### Task
Don't include pictures. Quote the lines below from the first through the line that contains "it empowers you to make informed decisions".

Collected data
========
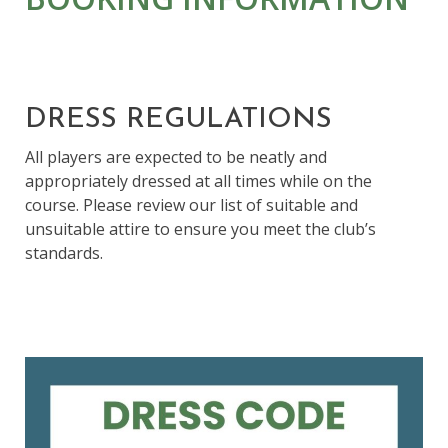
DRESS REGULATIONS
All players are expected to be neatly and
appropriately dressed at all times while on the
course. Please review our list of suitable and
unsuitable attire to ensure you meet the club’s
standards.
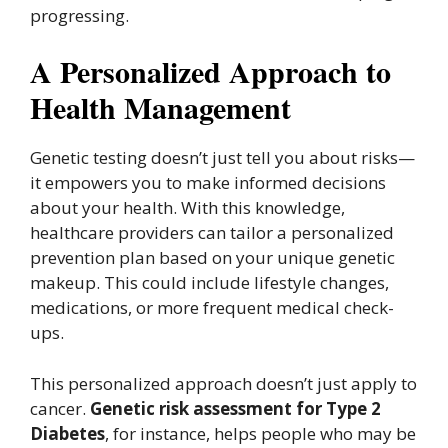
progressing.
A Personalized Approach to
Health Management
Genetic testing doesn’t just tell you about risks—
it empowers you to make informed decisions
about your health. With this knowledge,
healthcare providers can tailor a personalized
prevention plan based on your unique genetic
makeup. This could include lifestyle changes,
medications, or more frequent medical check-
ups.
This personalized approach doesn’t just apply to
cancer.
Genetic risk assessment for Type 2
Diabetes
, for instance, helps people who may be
========
### Finished exercise
DRESS REGULATIONS
All players are expected to be neatly and
appropriately dressed at all times while on the
course. Please review our list of suitable and
unsuitable attire to ensure you meet the club’s
standards.
progressing.
A Personalized Approach to
Health Management
Genetic testing doesn’t just tell you about risks—
it empowers you to make informed decisions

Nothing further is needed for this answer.